According to figures released by Naamsa - The Automotive Business Council, new vehicle sales totalled 515,712 units in 2024, down from 531,775 in 2023.

It was widely expected that weak demand would characterise the first half of the year amid election uncertainty, followed by an upswing in the second half of 2024. However the market was slow to gain momentum amid a tough economic climate for consumers, and the true recovery only started in the final quarter of the year, rounded off by 2.5% year-on-year growth in December.

Passenger vehicle sales totalled 351,302 units in 2024, an increase of 1.1% versus 2023, with strong support from the rental car industry having provided a boost in the latter part of the year.
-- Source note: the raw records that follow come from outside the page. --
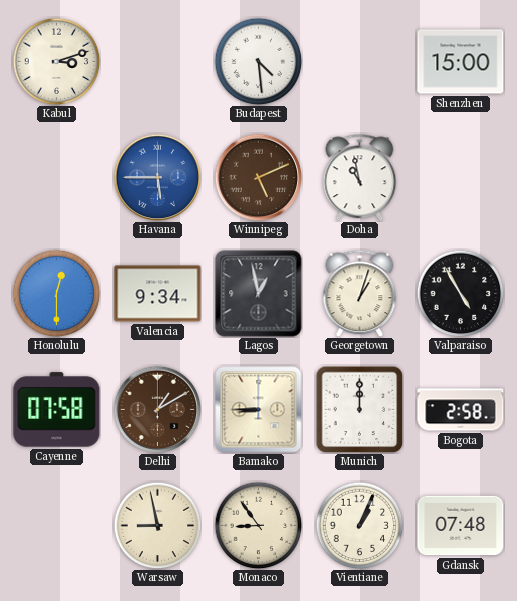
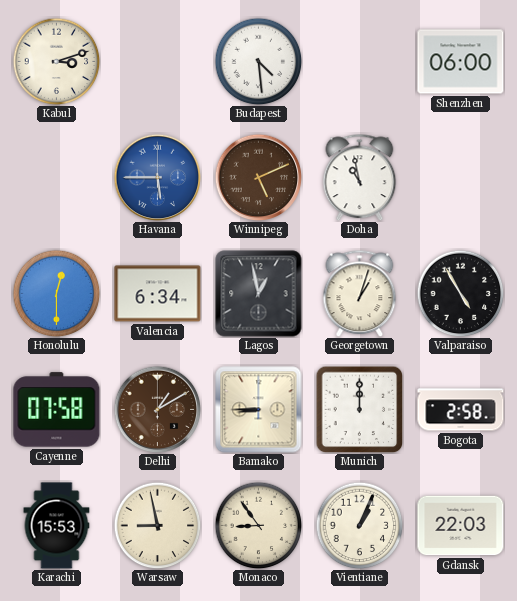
Shenzhen: 15:00 -> 06:00
Valencia: 9:34 -> 6:34
Karachi: none -> 15:53
Gdansk: 07:48 -> 22:03
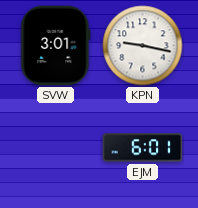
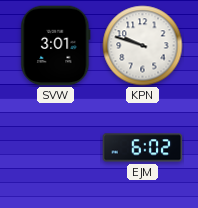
KPN: 9:17 -> 9:48
EJM: 6:01 -> 6:02
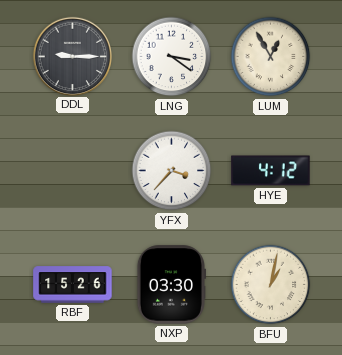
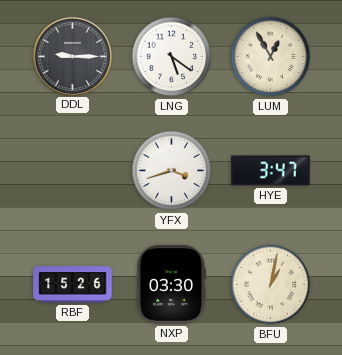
LNG: 3:21 -> 5:21
YFX: 3:37 -> 3:42
HYE: 4:12 -> 3:47
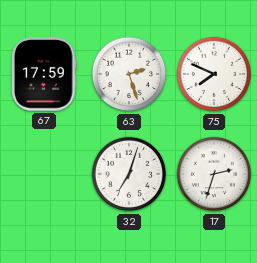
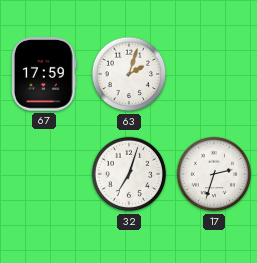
63: 2:27 -> 2:03
75: 7:49 -> none
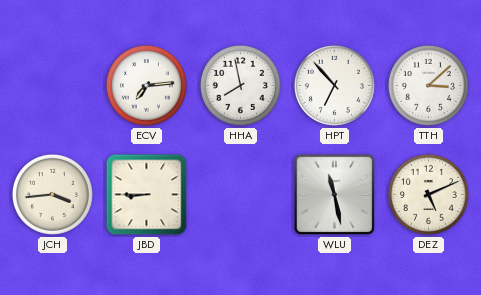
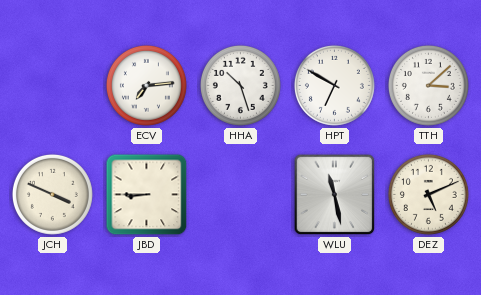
HHA: 7:58 -> 10:27
HPT: 6:53 -> 6:50
JCH: 3:44 -> 3:49
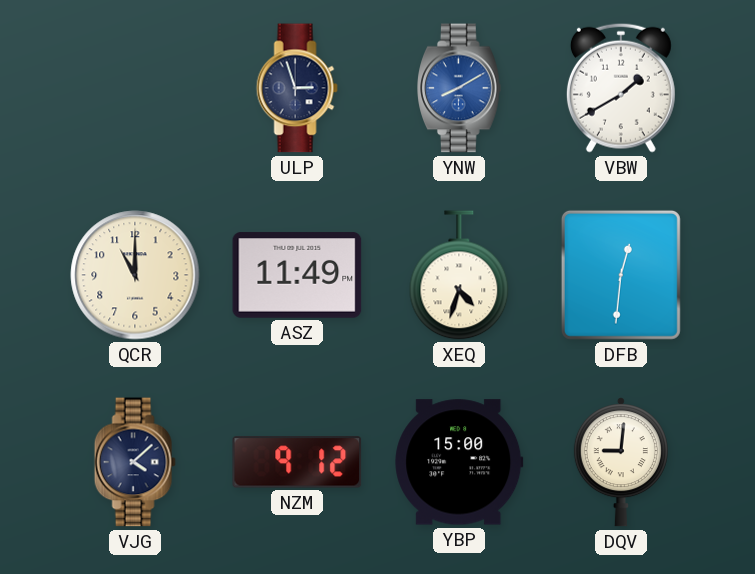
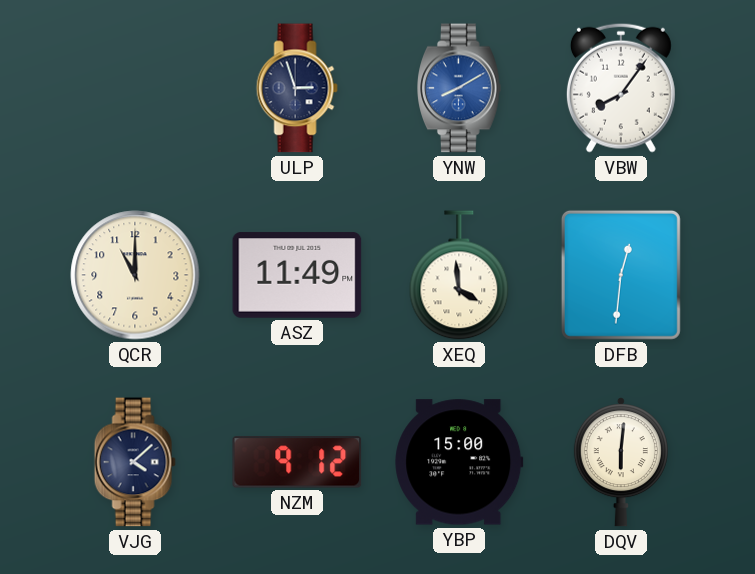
VBW: 1:40 -> 8:06
XEQ: 4:33 -> 3:59
DQV: 9:01 -> 6:01
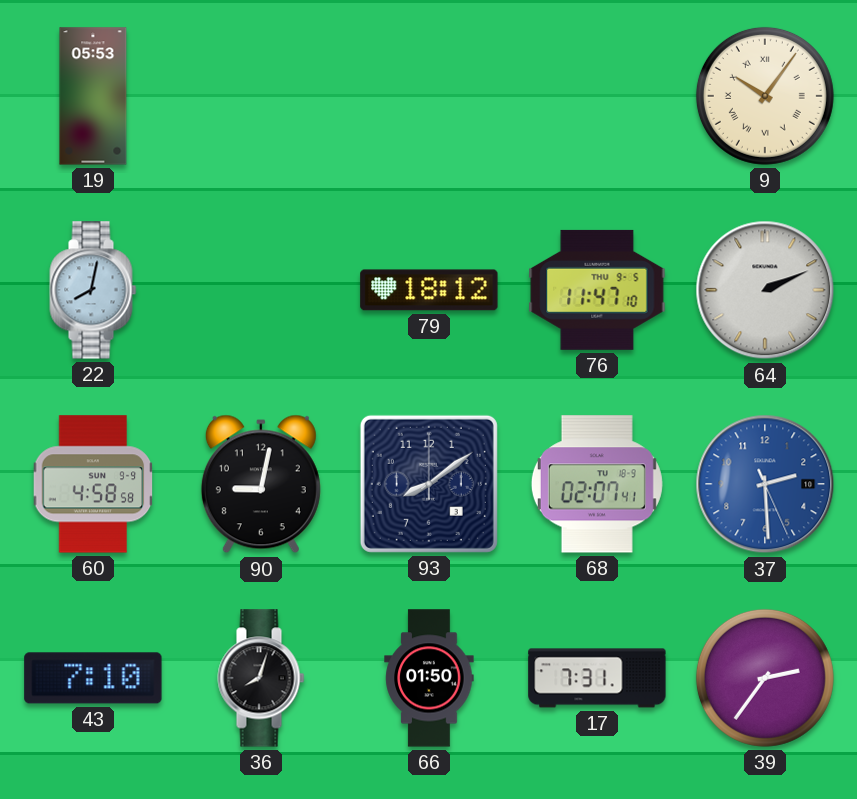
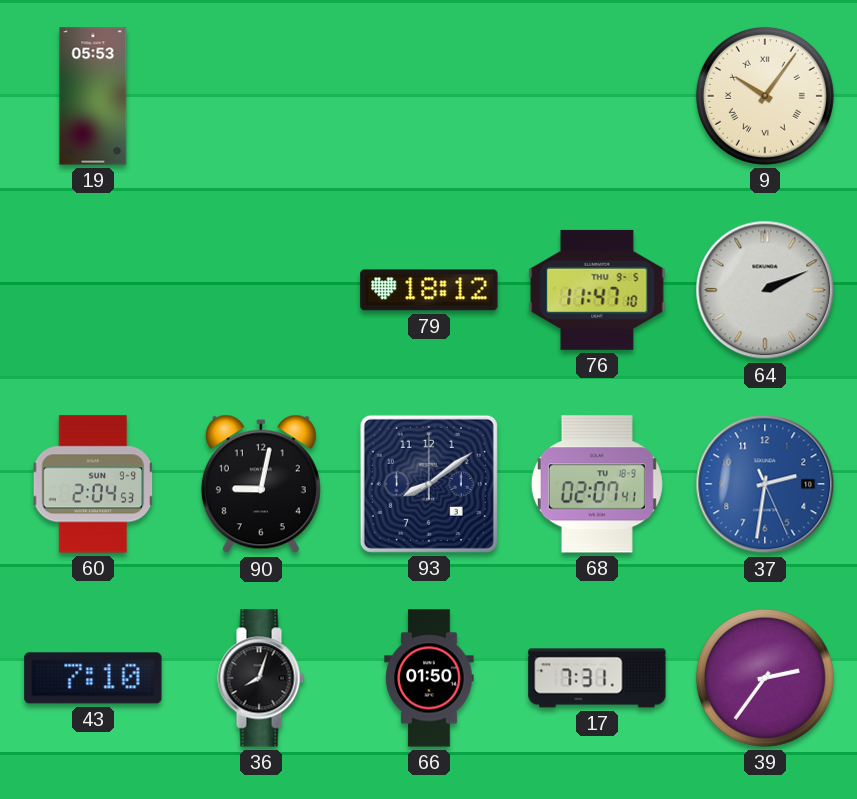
22: 8:02 -> none
60: 4:58 -> 2:04
37: 2:29 -> 2:31
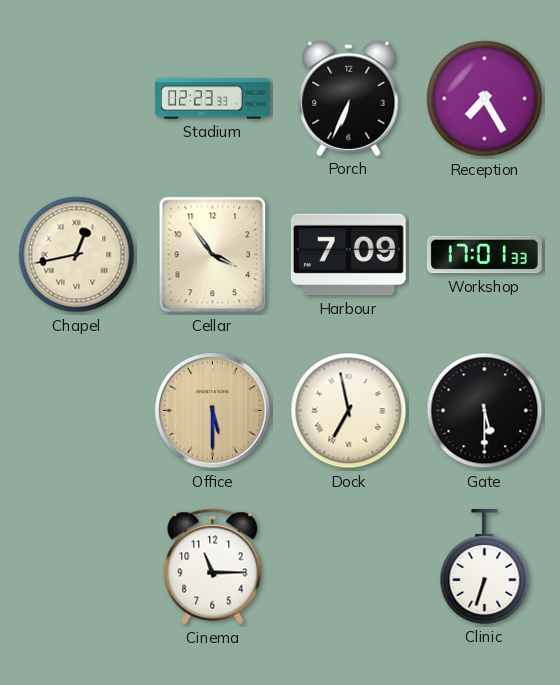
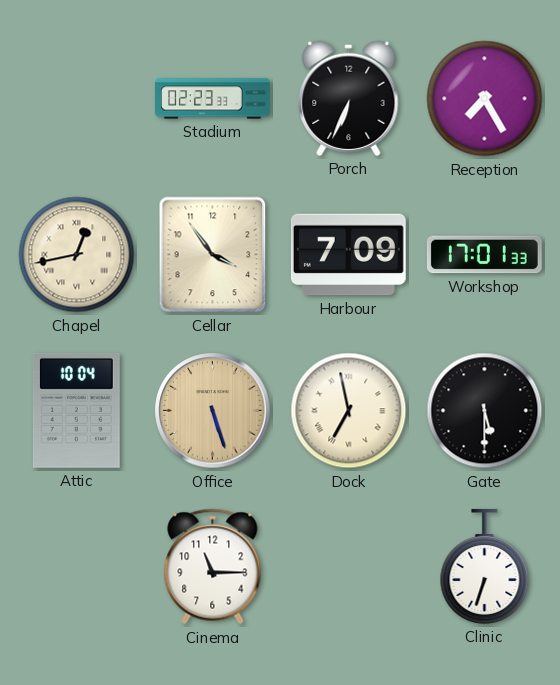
Attic: none -> 10:04
Office: 5:30 -> 5:27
Bakkies and other light commercial vehicles, however, saw a year-on-year decline of 12% last year, with 133,254 sales recorded, down from 151,490 in 2023. The medium and heavy commercial vehicle and bus sectors saw respective declines of 6.5% and 4.9%.

Better times ahead?

Naamsa expects the South African new vehicle market to return to pre-pandemic levels in 2025, buoyed by a confluence of economic indicators.

“The South African Reserve Bank’s two interest rate cuts towards year-end, the first in four years, coupled with easing inflation, has created a more favourable economic environment,” the industry body said.

“Additionally, lower fuel prices have bolstered consumer confidence and disposable income as petrol prices were at the lowest point they have been in nearly three years in 2024.”

Naamsa said further interest rate cuts this year would support vehicle affordability across all segments.

“The domestic outlook for 2025 is expected to improve, driven by a revival in business and consumer sentiment stemming from improvements in the country’s key economic indicators,” Naamsa added.

“With an improved GDP growth rate of around 1,5% projected for 2025, the new vehicle market would likely improve by single digits compared to the level of 2024.”

Brandon Cohen, Chairperson of the National Automobile Dealers’ Association (NADA), believes that stabilising inflation, easing energy constraints and further reductions in interest rates could offer some relief for consumers and businesses in 2025, but there are various risk factors to the economic outlook for the industry.

“The coming year will be intriguing, with local industry wage negotiations and changes in the US administration adding to the complexities. Managing consumer demand amid rising cost pressures remains challenging for our retail dealers,” Cohen said.